_Task:_ When you find the word "خانه" in a line of the entries, please copy the whole line.
☆ ☆ ☆
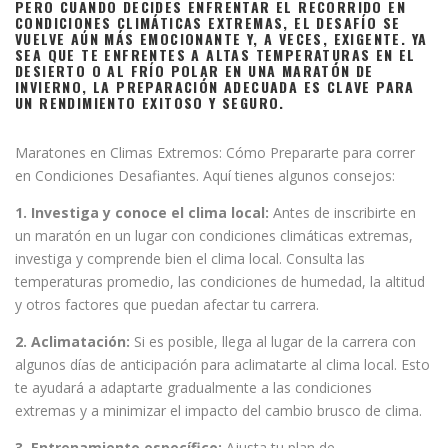
PERO CUANDO DECIDES ENFRENTAR EL RECORRIDO EN
CONDICIONES CLIMÁTICAS EXTREMAS, EL DESAFÍO SE
VUELVE AÚN MÁS EMOCIONANTE Y, A VECES, EXIGENTE. YA
SEA QUE TE ENFRENTES A ALTAS TEMPERATURAS EN EL
DESIERTO O AL FRÍO POLAR EN UNA MARATÓN DE
INVIERNO, LA PREPARACIÓN ADECUADA ES CLAVE PARA
UN RENDIMIENTO EXITOSO Y SEGURO.
Maratones en Climas Extremos: Cómo Prepararte para correr
en Condiciones Desafiantes. Aquí tienes algunos consejos:
1. Investiga y conoce el clima local:
Antes de inscribirte en
un maratón en un lugar con condiciones climáticas extremas,
investiga y comprende bien el clima local. Consulta las
temperaturas promedio, las condiciones de humedad, la altitud
y otros factores que puedan afectar tu carrera.
2. Aclimatación:
Si es posible, llega al lugar de la carrera con
algunos días de anticipación para aclimatarte al clima local. Esto
te ayudará a adaptarte gradualmente a las condiciones
extremas y a minimizar el impacto del cambio brusco de clima.
3. Entrenamiento específico:
Ajusta tu plan de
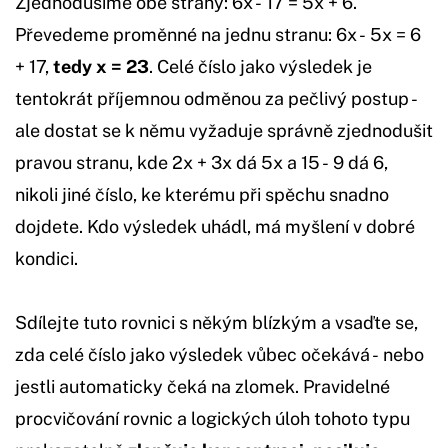
Zjednodušíme obě strany: 6x - 17 = 5x + 6.
Převedeme proměnné na jednu stranu: 6x - 5x = 6
+ 17,
tedy x = 23
. Celé číslo jako výsledek je
tentokrát příjemnou odměnou za pečlivý postup -
ale dostat se k němu vyžaduje správně zjednodušit
pravou stranu, kde 2x + 3x dá 5x a 15 - 9 dá 6,
nikoli jiné číslo, ke kterému při spěchu snadno
dojdete. Kdo výsledek uhádl, má myšlení v dobré
kondici.
Sdílejte tuto rovnici s někým blízkým a vsaďte se,
zda celé číslo jako výsledek vůbec očekává - nebo
jestli automaticky čeká na zlomek. Pravidelné
procvičování rovnic a logických úloh tohoto typu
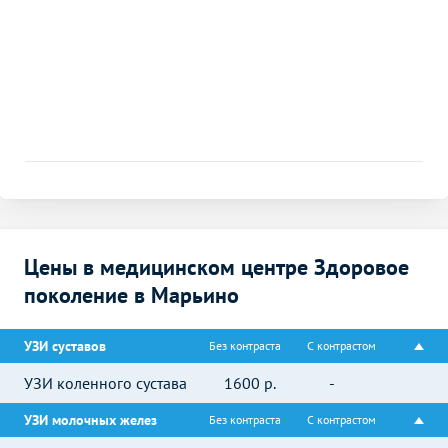
Цены в медицинском центре Здоровое
поколение в Марьино
УЗИ суставов
Без контраста
С контрастом
УЗИ коленного сустава
1600
р.
-
УЗИ молочных желез
Без контраста
С контрастом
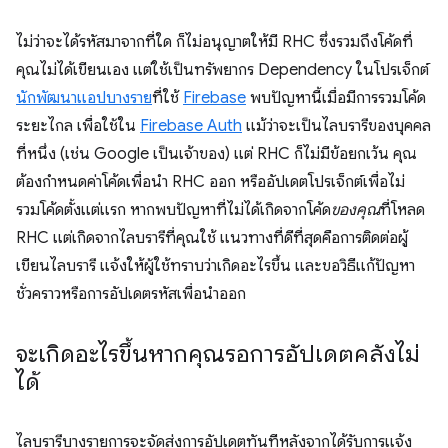
ไม่ว่าจะได้รหัสมาจากที่ใด ก็ไม่อนุญาตให้มี RHC ซึ่งรวมถึงโค้ดที่
คุณไม่ได้เขียนเอง แต่ใช้เป็นทรัพยากร Dependency ในโปรเจ็กต์
นักพัฒนาแอปบางราย
ที่ใช้
Firebase
พบปัญหานี้เมื่อมีการรวมโค้ด
ระยะไกล เพื่อใช้ใน
Firebase Auth
แม้ว่าจะเป็นไลบรารีของบุคคล
ที่หนึ่ง (เช่น Google เป็นเจ้าของ) แต่ RHC ก็ไม่มีข้อยกเว้น คุณ
ต้องกำหนดค่าโค้ดเพื่อนำ RHC ออก หรืออัปเดตโปรเจ็กต์เพื่อไม่
รวมโค้ดตั้งแต่แรก หากพบปัญหาที่ไม่ได้เกิดจากโค้ด
ของคุณ
ที่โหลด
RHC แต่เกิดจากไลบรารีที่คุณใช้ แนวทางที่ดีที่สุดคือการติดต่อผู้
เขียนไลบรารี แจ้งให้ผู้ใช้ทราบว่าเกิดอะไรขึ้น และขอวิธีแก้ปัญหา
ชั่วคราวหรือการอัปเดตรหัสเพื่อนำออก
จะเกิดอะไรขึ้นหากคุณรอการอัปเดตคลังไม่
ได้
ไลบรารีบางรายการจะจัดส่งการอัปเดตทันทีหลังจากได้รับการแจ้ง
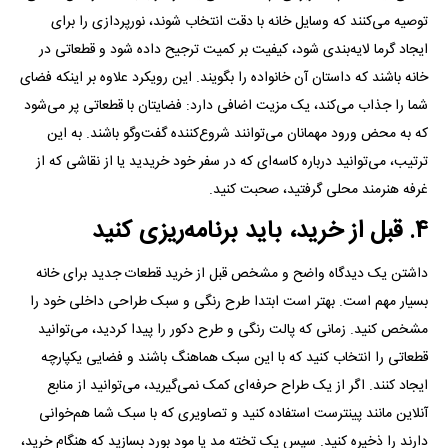
توصیه می‌کنند که وسایل خانه با دقت انتخاب شوند، نورپردازی را برای
ایجاد گرما لایه‌بندی شود، کیفیت بر کمیت ترجیح داده شود و قطعاتی در
خانه باشند که داستان آن خانواده را بگویند. این رویکرد علاوه بر اینکه فضای
شما را جذاب می‌کند، یک مزیت اضافی دارد: فضایتان با قطعاتی پر می‌شود
که به محض ورود مهمانان می‌توانند شروع‌کننده گفت‌و‌گو باشند. به این
ترتیب، می‌توانید درباره کاسه‌ای که در سفر خود خریدید یا از نقاشی که از
غرفه هنرمند محلی گرفتید، صحبت کنید.
۴. قبل از خرید، باید برنامه‌ریزی کنید
داشتن یک دیدگاه واضح و مشخص قبل از خرید قطعات جدید برای خانه
بسیار مهم است. بهتر است ابتدا طرح رنگی و سبک طراحی داخلی خود را
مشخص کنید. زمانی که پالت رنگی و طرح دکور را پیدا کردید، می‌توانید
قطعاتی را انتخاب کنید که با این سبک هماهنگ باشند و فضایی یکپارچه
ایجاد کنند. اگر از یک طراح حرفه‌ای کمک نمی‌گیرید، می‌توانید از منابع
آنلاین مانند پینترست استفاده کنید و تصاویری که با سبک شما هم‌خوانی
دارند را ذخیره کنید. سپس یک تخته مد یا مود بورد بسازید که هنگام خرید،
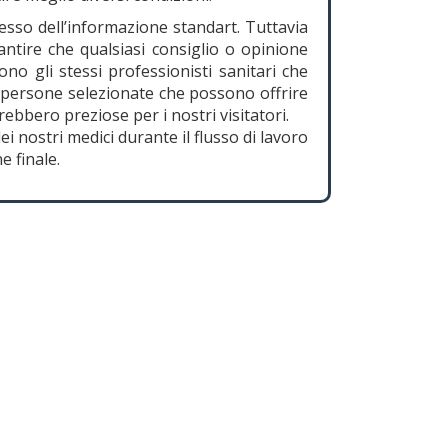
cesso dell’informazione standart. Tuttavia
tire che qualsiasi consiglio o opinione
sono gli stessi professionisti sanitari che
 persone selezionate che possono offrire
rebbero preziose per i nostri visitatori.
 nostri medici durante il flusso di lavoro
e finale.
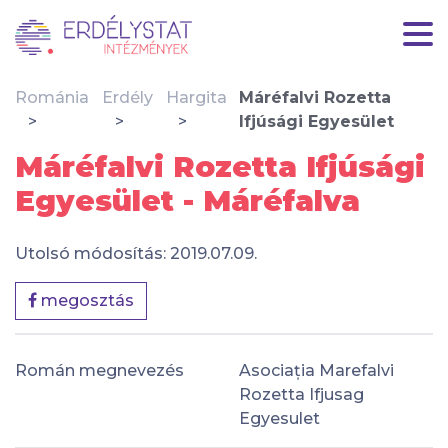
Románia
Erdély
Hargita
Máréfalvi Rozetta
Ifjúsági Egyesület
Máréfalvi Rozetta Ifjúsági
Egyesület - Máréfalva
Utolsó módosítás: 2019.07.09.
megosztás
Román megnevezés
Asociația Marefalvi
Rozetta Ifjusag
Egyesulet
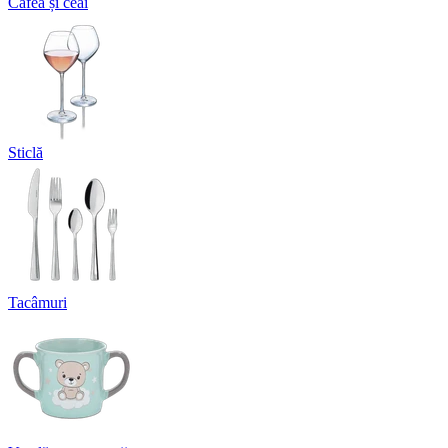
Cafea și ceai
Sticlă
Tacâmuri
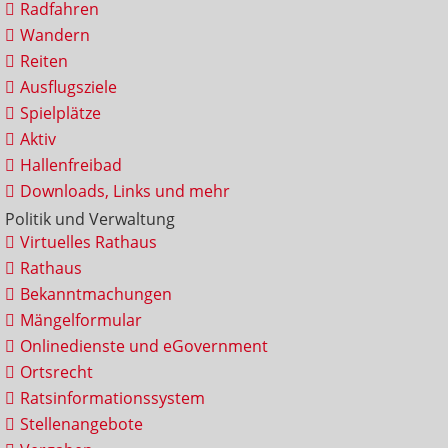
Radfahren
Wandern
Reiten
Ausflugsziele
Spielplätze
Aktiv
Hallenfreibad
Downloads, Links und mehr
Politik und Verwaltung
Virtuelles Rathaus
Rathaus
Bekanntmachungen
Mängelformular
Onlinedienste und eGovernment
Ortsrecht
Ratsinformationssystem
Stellenangebote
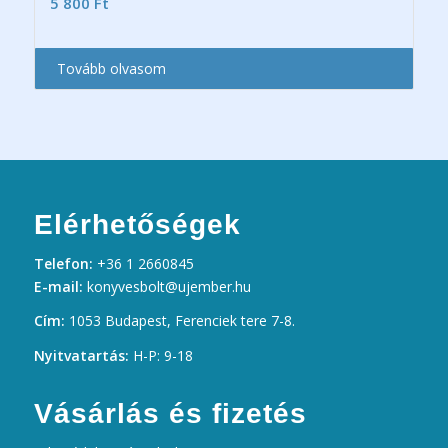
5 800
Ft
Tovább olvasom
Elérhetőségek
Telefon:
+36 1 2660845
E-mail:
konyvesbolt@ujember.hu
Cím:
1053 Budapest, Ferenciek tere 7-8.
Nyitvatartás:
H-P: 9-18
Vásárlás és fizetés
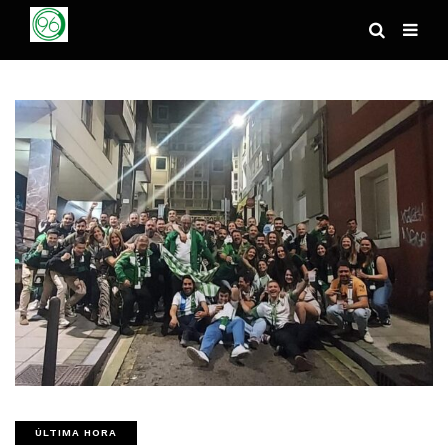
ÚLTIMA HORA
☆ ☆ ☆
_Task solution:_
توصیه می‌کنند که وسایل خانه با دقت انتخاب شوند، نورپردازی را برای
خانه باشند که داستان آن خانواده را بگویند. این رویکرد علاوه بر اینکه فضای
داشتن یک دیدگاه واضح و مشخص قبل از خرید قطعات جدید برای خانه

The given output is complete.